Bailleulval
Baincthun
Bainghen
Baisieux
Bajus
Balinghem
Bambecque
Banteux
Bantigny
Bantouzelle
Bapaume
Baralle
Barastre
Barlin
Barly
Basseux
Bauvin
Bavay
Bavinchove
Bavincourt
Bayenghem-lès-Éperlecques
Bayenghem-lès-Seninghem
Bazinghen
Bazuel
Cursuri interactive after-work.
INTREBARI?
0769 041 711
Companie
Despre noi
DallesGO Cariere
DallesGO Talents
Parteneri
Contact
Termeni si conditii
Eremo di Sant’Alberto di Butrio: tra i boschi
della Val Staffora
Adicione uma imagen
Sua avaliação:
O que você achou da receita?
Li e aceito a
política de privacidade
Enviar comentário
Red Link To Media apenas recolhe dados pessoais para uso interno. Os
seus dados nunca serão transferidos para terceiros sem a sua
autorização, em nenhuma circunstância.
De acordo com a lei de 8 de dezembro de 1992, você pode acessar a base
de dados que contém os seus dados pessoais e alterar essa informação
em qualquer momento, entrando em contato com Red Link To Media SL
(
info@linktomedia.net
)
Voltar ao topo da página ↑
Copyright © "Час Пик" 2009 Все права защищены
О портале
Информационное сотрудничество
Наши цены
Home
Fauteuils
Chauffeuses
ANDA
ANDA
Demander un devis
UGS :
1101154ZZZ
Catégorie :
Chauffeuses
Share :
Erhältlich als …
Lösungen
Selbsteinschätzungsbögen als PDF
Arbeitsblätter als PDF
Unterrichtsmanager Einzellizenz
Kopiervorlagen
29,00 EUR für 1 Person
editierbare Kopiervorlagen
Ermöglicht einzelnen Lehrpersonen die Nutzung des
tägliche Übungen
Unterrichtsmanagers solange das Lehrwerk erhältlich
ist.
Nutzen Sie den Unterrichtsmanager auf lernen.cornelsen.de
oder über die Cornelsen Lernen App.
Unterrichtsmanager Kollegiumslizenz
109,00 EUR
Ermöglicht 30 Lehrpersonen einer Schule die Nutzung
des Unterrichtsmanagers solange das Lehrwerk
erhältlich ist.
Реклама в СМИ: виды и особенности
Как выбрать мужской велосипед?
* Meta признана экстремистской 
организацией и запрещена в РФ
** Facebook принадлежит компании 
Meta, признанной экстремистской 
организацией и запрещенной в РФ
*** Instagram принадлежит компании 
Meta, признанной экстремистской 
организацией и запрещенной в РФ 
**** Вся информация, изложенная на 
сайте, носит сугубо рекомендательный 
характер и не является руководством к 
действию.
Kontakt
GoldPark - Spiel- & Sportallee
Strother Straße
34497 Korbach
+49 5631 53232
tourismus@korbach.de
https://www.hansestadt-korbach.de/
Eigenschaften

## PROMPT
Print, please, the lines from the first line of the material through the line that contains "Arbeitsblätter als PDF", exactly as written and with nothing added.

## THE COMPLETED TASK
Bailleulval
Baincthun
Bainghen
Baisieux
Bajus
Balinghem
Bambecque
Banteux
Bantigny
Bantouzelle
Bapaume
Baralle
Barastre
Barlin
Barly
Basseux
Bauvin
Bavay
Bavinchove
Bavincourt
Bayenghem-lès-Éperlecques
Bayenghem-lès-Seninghem
Bazinghen
Bazuel
Cursuri interactive after-work.
INTREBARI?
0769 041 711
Companie
Despre noi
DallesGO Cariere
DallesGO Talents
Parteneri
Contact
Termeni si conditii
Eremo di Sant’Alberto di Butrio: tra i boschi
della Val Staffora
Adicione uma imagen
Sua avaliação:
O que você achou da receita?
Li e aceito a
política de privacidade
Enviar comentário
Red Link To Media apenas recolhe dados pessoais para uso interno. Os
seus dados nunca serão transferidos para terceiros sem a sua
autorização, em nenhuma circunstância.
De acordo com a lei de 8 de dezembro de 1992, você pode acessar a base
de dados que contém os seus dados pessoais e alterar essa informação
em qualquer momento, entrando em contato com Red Link To Media SL
(
info@linktomedia.net
)
Voltar ao topo da página ↑
Copyright © "Час Пик" 2009 Все права защищены
О портале
Информационное сотрудничество
Наши цены
Home
Fauteuils
Chauffeuses
ANDA
ANDA
Demander un devis
UGS :
1101154ZZZ
Catégorie :
Chauffeuses
Share :
Erhältlich als …
Lösungen
Selbsteinschätzungsbögen als PDF
Arbeitsblätter als PDF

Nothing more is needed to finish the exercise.